## Task to complete
For the records below, give the number of lines that include the string "width". Nothing else belongs in the answer.
# # # #
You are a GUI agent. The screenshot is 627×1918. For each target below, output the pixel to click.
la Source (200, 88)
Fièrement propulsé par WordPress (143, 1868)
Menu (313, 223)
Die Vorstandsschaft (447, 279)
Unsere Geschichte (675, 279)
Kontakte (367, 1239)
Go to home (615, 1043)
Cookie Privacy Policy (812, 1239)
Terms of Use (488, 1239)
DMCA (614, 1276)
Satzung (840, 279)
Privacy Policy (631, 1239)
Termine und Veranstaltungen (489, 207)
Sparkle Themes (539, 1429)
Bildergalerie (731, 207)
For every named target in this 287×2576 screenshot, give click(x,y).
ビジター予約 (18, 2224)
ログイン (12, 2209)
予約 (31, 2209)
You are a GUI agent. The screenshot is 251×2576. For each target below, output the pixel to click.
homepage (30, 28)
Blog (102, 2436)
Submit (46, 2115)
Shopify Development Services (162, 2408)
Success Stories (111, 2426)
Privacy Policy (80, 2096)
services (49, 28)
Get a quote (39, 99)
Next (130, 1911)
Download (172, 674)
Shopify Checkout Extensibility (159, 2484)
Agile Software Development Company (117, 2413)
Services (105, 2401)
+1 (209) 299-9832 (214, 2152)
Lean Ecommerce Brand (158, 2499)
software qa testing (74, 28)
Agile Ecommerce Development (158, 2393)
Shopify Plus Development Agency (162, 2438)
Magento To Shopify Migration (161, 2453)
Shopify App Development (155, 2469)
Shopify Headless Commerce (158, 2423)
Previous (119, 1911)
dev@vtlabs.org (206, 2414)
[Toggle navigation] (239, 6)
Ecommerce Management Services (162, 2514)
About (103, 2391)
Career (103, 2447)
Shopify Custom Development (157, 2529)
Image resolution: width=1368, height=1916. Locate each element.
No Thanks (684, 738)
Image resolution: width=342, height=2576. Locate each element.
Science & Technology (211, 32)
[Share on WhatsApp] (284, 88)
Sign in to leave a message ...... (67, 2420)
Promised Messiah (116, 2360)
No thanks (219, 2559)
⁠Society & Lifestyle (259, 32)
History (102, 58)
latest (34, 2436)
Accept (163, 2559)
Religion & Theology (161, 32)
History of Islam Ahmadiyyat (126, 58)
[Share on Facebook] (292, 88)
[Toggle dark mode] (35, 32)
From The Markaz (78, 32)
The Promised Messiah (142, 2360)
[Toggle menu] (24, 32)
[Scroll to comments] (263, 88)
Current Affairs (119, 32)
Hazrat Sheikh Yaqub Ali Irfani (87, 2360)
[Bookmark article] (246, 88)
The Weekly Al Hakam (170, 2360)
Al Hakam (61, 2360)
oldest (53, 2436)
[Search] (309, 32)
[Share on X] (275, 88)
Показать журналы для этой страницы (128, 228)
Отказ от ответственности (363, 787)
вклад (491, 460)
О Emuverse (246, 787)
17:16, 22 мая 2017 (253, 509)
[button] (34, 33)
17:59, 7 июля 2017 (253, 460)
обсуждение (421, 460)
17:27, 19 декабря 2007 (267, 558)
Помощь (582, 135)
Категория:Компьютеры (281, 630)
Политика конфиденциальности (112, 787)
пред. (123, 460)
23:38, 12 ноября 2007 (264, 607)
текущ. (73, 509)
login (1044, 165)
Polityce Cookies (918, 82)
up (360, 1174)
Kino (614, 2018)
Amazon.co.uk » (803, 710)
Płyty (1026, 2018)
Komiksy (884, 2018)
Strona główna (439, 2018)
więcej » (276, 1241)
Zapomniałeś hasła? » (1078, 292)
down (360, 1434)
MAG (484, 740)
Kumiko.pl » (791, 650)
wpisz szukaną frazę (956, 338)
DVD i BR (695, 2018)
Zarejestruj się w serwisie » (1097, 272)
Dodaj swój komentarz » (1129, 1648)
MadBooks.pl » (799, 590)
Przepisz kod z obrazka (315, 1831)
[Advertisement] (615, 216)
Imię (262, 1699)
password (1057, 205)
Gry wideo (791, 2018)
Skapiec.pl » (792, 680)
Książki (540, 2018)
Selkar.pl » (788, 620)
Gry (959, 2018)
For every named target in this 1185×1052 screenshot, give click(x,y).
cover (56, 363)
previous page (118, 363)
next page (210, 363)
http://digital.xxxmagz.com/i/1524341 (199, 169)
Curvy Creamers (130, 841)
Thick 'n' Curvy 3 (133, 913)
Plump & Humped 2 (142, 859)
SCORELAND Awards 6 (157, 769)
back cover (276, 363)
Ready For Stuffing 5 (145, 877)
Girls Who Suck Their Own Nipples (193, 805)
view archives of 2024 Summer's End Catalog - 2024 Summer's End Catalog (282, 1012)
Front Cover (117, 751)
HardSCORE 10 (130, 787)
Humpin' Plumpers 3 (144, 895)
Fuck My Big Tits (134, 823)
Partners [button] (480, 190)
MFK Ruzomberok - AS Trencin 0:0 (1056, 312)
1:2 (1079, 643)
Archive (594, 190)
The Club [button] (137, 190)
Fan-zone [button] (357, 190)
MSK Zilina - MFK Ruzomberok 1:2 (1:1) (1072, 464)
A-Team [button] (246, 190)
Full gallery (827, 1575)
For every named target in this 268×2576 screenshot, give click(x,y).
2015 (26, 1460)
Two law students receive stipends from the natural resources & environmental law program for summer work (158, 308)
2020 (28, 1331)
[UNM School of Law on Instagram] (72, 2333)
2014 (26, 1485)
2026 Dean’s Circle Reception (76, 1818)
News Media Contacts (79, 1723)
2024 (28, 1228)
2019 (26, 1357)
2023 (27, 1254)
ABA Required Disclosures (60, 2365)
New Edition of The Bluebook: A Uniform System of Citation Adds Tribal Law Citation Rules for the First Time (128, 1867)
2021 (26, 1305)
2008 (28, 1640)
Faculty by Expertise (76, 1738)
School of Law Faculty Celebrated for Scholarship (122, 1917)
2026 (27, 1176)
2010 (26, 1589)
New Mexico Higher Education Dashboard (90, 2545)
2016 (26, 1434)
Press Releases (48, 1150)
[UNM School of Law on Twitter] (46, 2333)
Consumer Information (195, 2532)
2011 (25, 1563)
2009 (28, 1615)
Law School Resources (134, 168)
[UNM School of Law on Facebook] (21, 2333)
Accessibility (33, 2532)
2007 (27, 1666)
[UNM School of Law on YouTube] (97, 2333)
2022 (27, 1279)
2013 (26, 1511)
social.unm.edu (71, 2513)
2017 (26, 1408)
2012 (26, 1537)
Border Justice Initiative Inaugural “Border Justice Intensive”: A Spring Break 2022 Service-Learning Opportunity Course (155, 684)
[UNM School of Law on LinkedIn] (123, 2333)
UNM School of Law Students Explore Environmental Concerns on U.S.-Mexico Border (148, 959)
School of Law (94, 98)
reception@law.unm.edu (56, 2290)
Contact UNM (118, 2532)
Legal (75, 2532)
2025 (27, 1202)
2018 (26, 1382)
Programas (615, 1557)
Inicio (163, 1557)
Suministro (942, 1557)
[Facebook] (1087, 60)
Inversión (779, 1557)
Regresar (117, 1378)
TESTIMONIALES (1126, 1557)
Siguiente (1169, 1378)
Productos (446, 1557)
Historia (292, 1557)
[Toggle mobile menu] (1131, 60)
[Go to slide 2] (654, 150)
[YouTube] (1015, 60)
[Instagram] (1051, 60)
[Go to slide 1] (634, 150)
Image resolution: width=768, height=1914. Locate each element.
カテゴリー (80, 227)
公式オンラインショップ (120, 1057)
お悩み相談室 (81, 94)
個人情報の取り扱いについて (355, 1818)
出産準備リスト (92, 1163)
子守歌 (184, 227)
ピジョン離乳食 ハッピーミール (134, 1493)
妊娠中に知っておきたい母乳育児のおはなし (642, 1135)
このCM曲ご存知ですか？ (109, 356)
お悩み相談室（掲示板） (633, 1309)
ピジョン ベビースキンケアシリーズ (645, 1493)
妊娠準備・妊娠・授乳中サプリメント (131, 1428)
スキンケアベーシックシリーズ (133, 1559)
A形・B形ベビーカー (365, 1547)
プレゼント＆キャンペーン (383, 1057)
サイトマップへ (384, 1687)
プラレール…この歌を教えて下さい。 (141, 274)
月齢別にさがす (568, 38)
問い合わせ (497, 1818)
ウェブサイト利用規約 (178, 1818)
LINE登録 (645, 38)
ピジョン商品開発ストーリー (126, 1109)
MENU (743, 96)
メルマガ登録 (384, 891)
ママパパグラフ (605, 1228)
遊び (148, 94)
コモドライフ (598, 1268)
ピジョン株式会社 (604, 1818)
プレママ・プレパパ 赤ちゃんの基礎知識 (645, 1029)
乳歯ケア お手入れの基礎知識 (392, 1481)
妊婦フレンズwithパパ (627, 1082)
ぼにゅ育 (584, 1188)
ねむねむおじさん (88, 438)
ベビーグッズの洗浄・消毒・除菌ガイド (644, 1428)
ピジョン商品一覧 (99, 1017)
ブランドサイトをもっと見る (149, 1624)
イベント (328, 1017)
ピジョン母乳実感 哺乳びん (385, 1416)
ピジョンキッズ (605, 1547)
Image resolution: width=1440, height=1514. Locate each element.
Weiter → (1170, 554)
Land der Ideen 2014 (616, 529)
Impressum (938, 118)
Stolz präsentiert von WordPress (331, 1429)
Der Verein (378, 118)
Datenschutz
# # # #
## Output below
4